Task prompt: Repeat the following entries verbatim, apart from the pictures.

Saved data entries:

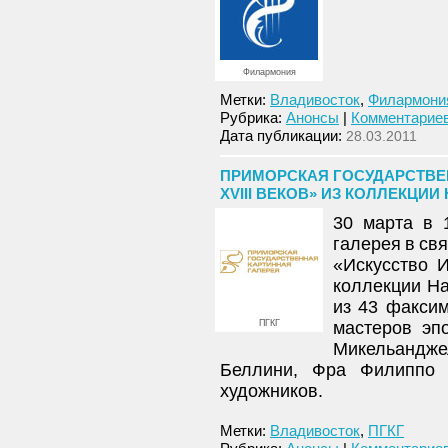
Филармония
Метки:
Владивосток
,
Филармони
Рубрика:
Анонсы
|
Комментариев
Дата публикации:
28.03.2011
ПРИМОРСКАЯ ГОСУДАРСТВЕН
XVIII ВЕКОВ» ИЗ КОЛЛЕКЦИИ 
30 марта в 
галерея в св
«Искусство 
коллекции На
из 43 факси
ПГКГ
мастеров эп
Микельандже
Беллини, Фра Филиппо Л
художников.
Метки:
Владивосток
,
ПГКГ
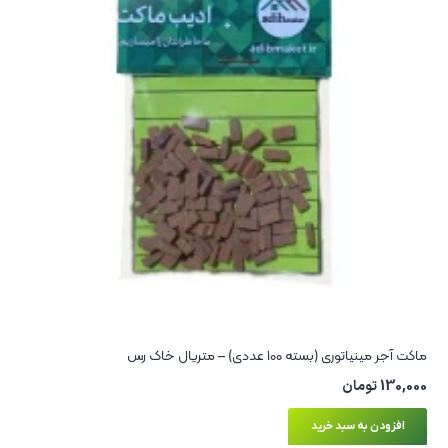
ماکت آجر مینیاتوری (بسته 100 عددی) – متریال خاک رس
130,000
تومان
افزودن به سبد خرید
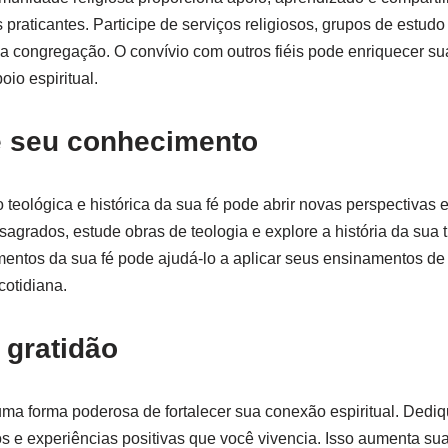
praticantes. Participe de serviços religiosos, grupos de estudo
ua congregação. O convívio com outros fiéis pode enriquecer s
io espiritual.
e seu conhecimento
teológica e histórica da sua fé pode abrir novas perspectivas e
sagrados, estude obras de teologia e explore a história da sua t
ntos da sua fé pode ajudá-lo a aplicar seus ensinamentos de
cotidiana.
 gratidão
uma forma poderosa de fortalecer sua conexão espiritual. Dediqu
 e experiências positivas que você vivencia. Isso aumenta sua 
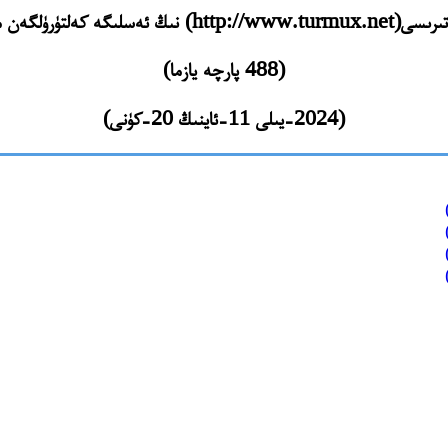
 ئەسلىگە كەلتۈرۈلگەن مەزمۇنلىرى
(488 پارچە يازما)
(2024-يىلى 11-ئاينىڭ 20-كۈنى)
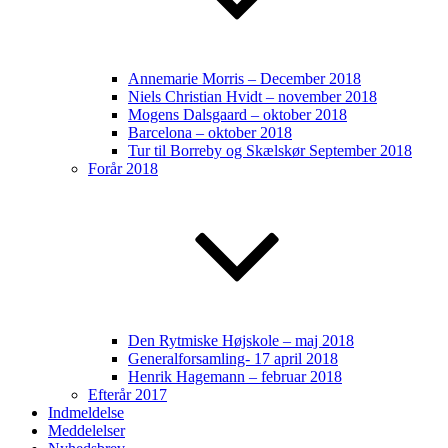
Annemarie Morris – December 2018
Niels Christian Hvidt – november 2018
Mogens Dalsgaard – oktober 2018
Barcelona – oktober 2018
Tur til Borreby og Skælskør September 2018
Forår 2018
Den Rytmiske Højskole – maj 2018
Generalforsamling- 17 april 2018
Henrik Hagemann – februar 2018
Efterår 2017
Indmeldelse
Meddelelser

Exercise response:
Филармония
Метки:
Владивосток
,
Филармони
Рубрика:
Анонсы
|
Комментариев
Дата публикации:
28.03.2011
ПРИМОРСКАЯ ГОСУДАРСТВЕН
XVIII ВЕКОВ» ИЗ КОЛЛЕКЦИИ 
30 марта в 
галерея в св
«Искусство 
коллекции На
из 43 факси
ПГКГ
мастеров эп
Микельандже
Беллини, Фра Филиппо Л
художников.
Метки:
Владивосток
,
ПГКГ
ماکت آجر مینیاتوری (بسته 100 عددی) – متریال خاک رس
130,000
تومان
افزودن به سبد خرید
praticantes. Participe de serviços religiosos, grupos de estudo
ua congregação. O convívio com outros fiéis pode enriquecer s
io espiritual.
e seu conhecimento
teológica e histórica da sua fé pode abrir novas perspectivas e
sagrados, estude obras de teologia e explore a história da sua t
ntos da sua fé pode ajudá-lo a aplicar seus ensinamentos de
cotidiana.
 gratidão
uma forma poderosa de fortalecer sua conexão espiritual. Dediqu
 e experiências positivas que você vivencia. Isso aumenta sua 
 ئەسلىگە كەلتۈرۈلگەن مەزمۇنلىرى
(488 پارچە يازما)
(2024-يىلى 11-ئاينىڭ 20-كۈنى)
Annemarie Morris – December 2018
Niels Christian Hvidt – november 2018
Mogens Dalsgaard – oktober 2018
Barcelona – oktober 2018
Tur til Borreby og Skælskør September 2018
Forår 2018
Den Rytmiske Højskole – maj 2018
Generalforsamling- 17 april 2018
Henrik Hagemann – februar 2018
Efterår 2017
Indmeldelse
Meddelelser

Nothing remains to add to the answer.